Spin Orientation and Spin Precession in Inversion-Asymmetric Quasi Two-Dimensional Electron Systems

TL;DR

This paper investigates how inversion asymmetry affects spin orientation and precession in quasi-2D electron systems, revealing dependence on crystallographic direction and wave vector, with implications for spintronic device control.

Contribution

It provides a detailed analysis of spin orientation and effective magnetic fields in quasi-2D systems using a comprehensive 8x8 Kane model, considering both bulk and structure inversion asymmetry.

Findings

Spin orientation depends on crystallographic direction.

Effective magnetic field varies with in-plane wave vector.
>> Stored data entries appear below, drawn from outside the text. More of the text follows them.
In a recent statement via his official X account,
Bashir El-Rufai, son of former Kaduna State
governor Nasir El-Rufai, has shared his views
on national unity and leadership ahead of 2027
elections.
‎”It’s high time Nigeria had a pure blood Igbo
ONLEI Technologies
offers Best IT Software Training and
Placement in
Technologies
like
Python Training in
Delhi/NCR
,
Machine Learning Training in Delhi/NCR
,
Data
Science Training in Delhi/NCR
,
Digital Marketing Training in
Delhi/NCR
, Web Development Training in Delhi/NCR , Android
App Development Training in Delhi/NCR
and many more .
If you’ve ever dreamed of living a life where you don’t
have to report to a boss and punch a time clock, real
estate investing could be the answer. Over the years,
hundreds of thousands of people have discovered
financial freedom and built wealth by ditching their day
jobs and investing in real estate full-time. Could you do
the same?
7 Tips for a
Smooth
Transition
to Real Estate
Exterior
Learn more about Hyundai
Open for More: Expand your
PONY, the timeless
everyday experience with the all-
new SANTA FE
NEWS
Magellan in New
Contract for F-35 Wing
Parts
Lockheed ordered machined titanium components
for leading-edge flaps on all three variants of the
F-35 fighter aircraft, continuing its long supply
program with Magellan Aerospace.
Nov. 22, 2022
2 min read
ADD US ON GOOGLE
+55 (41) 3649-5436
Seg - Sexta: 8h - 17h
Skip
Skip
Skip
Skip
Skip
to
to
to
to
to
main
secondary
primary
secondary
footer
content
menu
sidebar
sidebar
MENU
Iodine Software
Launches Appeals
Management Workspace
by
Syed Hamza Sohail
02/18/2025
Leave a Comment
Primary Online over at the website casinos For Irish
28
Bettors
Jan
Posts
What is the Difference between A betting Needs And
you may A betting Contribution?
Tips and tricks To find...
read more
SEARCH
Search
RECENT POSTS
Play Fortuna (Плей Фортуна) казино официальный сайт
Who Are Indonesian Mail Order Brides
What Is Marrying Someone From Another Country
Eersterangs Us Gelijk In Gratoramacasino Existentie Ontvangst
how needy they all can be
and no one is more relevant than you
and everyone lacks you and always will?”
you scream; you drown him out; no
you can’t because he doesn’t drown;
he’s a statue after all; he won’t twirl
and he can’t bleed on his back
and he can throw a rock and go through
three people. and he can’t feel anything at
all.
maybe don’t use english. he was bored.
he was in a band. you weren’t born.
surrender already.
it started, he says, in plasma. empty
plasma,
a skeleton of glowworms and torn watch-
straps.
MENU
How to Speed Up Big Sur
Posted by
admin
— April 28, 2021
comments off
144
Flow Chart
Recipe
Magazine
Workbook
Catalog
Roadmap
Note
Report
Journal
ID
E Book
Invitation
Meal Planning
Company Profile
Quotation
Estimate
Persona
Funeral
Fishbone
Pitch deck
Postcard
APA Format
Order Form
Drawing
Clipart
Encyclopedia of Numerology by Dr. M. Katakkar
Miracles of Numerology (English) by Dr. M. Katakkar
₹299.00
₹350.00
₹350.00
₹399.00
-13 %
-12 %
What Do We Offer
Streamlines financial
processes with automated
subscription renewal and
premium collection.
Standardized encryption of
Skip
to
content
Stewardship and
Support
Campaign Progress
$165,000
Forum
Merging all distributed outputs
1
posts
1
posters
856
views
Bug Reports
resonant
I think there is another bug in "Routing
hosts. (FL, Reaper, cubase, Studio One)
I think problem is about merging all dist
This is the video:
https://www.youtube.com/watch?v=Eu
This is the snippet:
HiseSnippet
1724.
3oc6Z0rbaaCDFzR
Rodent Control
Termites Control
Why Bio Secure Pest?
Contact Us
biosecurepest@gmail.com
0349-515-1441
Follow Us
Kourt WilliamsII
Results applicable to GaInAs-InP quantum wells.

Abstract

Inversion asymmetry induced spin splitting of the electron states in quasi two-dimensional (2D) systems can be attributed to an effective magnetic field B which varies in magnitude and orientation as a function of the in-plane wave vector k||. Using a realistic 8x8 Kane model that fully takes into account spin splitting because of both bulk inversion asymmetry and structure inversion asymmetry we investigate the spin orientation and the effective field B for different configurations of a quasi 2D electron system. It is shown that these quantities depend sensitively on the crystallographic direction in which the quasi 2D system was grown as well as on the magnitude and orientation of the in-plane wave vector k||. These results are used to discuss how spin-polarized electrons can precess in the field B(k||). As a specific example we consider GaInAs-InP quantum wells.